Deeper analyses came from examining patterns and locations of individual activities, including cell phone and social media use, and taxi hire requests. The data collection process offers an example of how location information from social network activities, such as Twitter and Foursquare check-ins, can be a useful information resource for researchers probing the interactions between society and the infrastructure we depend on.
The researchers then incorporated the data, using sophisticated software algorithms, into easily accessible visual maps that display what happens in different parts of the city at various times.
A ‘congestion heat map’, for example, has a slider that can change the time of day while the colours on the street map show hot spots of congestion as they build up and disperse. A map showing where taxi trips end reveals areas that would benefit from reducing congestion through trip sharing. Moving the computer cursor over a map on migrant population movements shows the numbers of people flowing through specific neighbourhoods at various points in time. Yet another map tracks the movements of faculty and students registered at a women’s-only university in Riyadh.
In this way, the algorithms mine the data and look at how the movement of people around the city is related to such factors as gender, cultural background, employment and education.
Initially, the project was designed as a “decision support system for city planners at the operational and strategic levels,” says the co-investigators. “But we found that much of the information could be used to increase public engagement.” They envisage that people might eventually use a mobile app to look around the city and zoom in on neighbourhoods of interest. “This will allow them to understand the city better and to give feedback to policymakers about problematic transportation issues.”
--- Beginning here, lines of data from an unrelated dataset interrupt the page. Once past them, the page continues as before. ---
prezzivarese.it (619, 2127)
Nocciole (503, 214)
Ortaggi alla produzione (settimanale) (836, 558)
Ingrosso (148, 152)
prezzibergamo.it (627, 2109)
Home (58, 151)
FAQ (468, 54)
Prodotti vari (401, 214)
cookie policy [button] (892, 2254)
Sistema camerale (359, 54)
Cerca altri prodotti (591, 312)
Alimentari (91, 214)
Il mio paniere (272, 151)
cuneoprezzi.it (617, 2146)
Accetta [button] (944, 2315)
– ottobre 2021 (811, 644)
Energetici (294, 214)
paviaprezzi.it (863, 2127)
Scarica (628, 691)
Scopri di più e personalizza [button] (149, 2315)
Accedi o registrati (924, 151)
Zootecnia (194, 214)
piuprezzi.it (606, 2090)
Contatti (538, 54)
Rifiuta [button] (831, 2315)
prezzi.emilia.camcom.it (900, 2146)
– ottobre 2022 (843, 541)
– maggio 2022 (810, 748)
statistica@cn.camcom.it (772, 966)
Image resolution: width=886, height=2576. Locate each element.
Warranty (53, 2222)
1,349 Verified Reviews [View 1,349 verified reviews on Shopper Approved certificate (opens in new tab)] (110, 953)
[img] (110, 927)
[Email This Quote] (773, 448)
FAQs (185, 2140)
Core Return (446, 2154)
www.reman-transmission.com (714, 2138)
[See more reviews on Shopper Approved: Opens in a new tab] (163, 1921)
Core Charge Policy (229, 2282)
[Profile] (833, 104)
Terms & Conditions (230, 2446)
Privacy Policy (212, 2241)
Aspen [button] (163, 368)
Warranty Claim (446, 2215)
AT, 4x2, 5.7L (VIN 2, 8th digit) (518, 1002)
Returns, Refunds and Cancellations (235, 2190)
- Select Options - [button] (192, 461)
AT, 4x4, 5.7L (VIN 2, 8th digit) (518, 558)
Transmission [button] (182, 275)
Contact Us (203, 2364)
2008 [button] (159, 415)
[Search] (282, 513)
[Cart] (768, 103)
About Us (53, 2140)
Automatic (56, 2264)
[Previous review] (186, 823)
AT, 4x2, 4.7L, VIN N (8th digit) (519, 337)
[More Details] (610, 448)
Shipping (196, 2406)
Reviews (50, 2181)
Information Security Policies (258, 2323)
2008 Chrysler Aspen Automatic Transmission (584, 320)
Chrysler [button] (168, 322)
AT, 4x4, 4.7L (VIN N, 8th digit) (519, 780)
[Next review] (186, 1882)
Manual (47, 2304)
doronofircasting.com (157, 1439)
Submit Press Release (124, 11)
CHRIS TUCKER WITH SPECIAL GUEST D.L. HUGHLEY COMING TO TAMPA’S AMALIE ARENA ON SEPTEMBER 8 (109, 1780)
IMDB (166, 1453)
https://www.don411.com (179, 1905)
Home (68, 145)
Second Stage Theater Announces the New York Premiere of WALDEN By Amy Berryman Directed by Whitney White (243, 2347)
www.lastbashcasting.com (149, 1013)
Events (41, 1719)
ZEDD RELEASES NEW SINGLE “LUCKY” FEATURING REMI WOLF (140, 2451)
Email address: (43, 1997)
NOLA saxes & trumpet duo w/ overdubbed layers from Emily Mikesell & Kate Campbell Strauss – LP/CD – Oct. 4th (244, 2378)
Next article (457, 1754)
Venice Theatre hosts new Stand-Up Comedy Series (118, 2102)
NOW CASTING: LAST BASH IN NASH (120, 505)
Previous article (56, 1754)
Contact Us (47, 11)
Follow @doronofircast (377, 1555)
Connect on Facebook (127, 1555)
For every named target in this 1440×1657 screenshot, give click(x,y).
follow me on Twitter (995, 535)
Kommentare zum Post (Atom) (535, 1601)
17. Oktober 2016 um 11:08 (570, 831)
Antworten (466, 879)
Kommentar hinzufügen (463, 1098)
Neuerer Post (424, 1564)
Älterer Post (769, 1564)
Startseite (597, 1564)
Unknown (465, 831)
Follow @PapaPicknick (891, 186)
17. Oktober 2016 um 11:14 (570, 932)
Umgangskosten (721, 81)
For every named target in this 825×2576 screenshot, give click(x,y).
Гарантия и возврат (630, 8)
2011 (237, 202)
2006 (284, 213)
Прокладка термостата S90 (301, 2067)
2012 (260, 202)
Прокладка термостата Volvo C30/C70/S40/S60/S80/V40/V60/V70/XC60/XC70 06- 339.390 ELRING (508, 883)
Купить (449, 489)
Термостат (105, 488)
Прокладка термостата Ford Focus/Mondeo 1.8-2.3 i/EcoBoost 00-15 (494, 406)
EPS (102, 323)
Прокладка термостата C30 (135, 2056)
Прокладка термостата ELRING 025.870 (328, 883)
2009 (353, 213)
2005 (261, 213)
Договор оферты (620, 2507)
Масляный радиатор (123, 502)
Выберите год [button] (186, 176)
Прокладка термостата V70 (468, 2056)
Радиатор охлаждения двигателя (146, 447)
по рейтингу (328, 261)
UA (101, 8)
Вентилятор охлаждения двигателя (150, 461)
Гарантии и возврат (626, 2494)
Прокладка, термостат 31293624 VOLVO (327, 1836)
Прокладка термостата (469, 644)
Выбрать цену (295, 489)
Having begun as a deeply technical project aimed mostly at professionals, it has now broadened into something that the KACST and MIT teams hope might facilitate better communication on transport policy between citizens, politicians and transportation professionals.
The predictive aspect of the project allows users to observe the likely effects of the new transportation systems that will come into use in 2018. It can anticipate the flow of traffic and people, identify the riskiest areas for traffic incidents and give users a detailed picture of how the transportation system will operate.
There are also many possibilities for use in education. The project has already been used as the basis of a course for university students at MIT in the US. Entitled Big Data Visualization & Society: Riyadh, this course taught students to work with complex ‘big data’ to answer or identify urban issues4. The students focused on the public policy and social implications of the creation of the new metro system in Riyadh. They were guided to reflect on the implications for the social dynamics of the city. In addition to considering the overall design of a big city’s transportation network, this led participants to consider wider issues such as the interactions of gender, race and social inequality with transportation.
The data collection and analysis might not end with the launch of the platform. Although the current modelling is based on historical data, it may become possible to continue to collect and analyse data as the transportation systems it models come into use. Such possibilities, however, have yet to be assessed by the funders and stakeholders.
The challenges and problems of transportation in Riyadh are a microcosm of those faced by Saudi Arabia as a whole, with a fast-expanding population of 28 million that is expected to double by 2032. The next step for the researchers is to move on to other large metropolitan areas in Saudi Arabia. Broader ambitions are to add rail and sea transportation networks covering all regions in the kingdom, not just the cities.
The joint KACST and MIT team believes the ITS project is developing expertise and insights that could be applicable worldwide. The models and visualizations being developed may eventually be seen as an early step in learning to understand how people move, and how they can be helped to get around cities everywhere.